Since February is the customary month of love, I want to focus on things each week that I love.
Notice that I said “things” and not “people.” Yes, I do love people, but rather than devoting each of my four columns to people I love, I will be taking a look at what MIT professor Sherry Turkle calls “evocative objects.” In one of my favorite books, edited by Turkle, EVOCATIVE OBJECTS: THE THINGS WE THINK WITH (2007), she observes that “We think with the objects we love; we love the objects we think with [because] evocative objects bring philosophy down to earth.” The argument can be made that the human world is nothing more than a collection of evocative objects, with each one reflecting the ideas of the person or persons who made it. In turn, we infuse these human-made objects with our own emotions and perspectives. The study of history, as I often tell my students, is a contemplation of evocative objects rather than the memorization of “facts and dates” lists.

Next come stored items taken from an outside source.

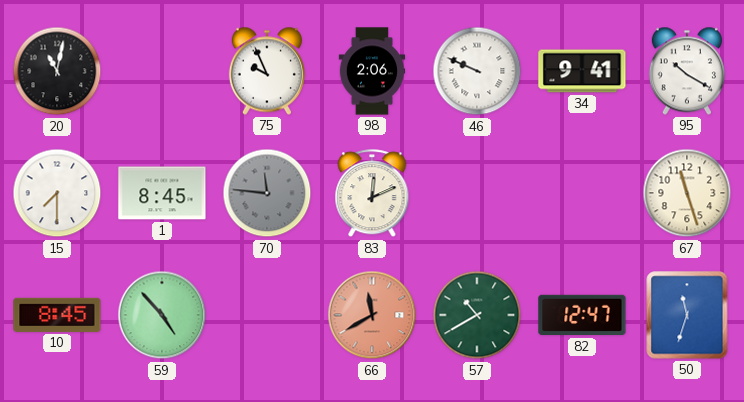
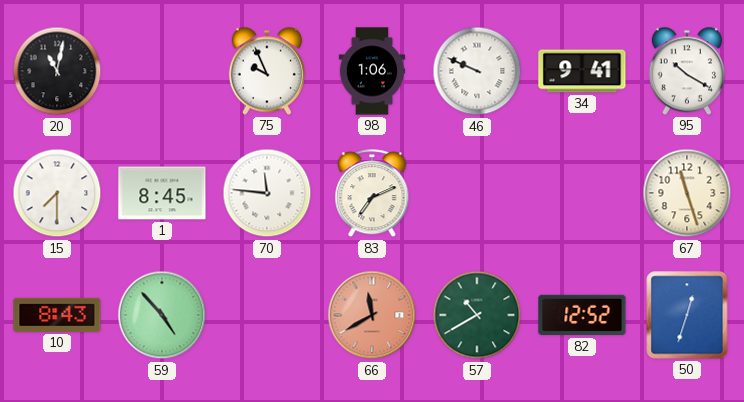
98: 2:06 -> 1:06
70 dial: grey -> white
83: 12:11 -> 7:11
10: 8:45 -> 8:43
82: 12:47 -> 12:52
50: 11:33 -> 12:33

This week’s evocative object is my new Yamaha Reface FM keyboard, which is my current “go-to” instrument when I want to play some music on the couch or in the bed (much easier than trying to do that with a grand piano!). The best evocative objects in my life have been keyboard instruments, and I agree with Tod Machover, who wrote the following passage in an essay in Turkle’s book about his love affair with his cello: “I play the cello to concentrate, to meditate, to relax. It remains for me the perfect gauge of complexity, of how much an individual human being can shape or master, follow or comprehend.” Substitute “keyboard” for “cello” in Machover’s passage and you have, in a nutshell, my perspective on why I love to play music on the various keyboards that have shaped my life.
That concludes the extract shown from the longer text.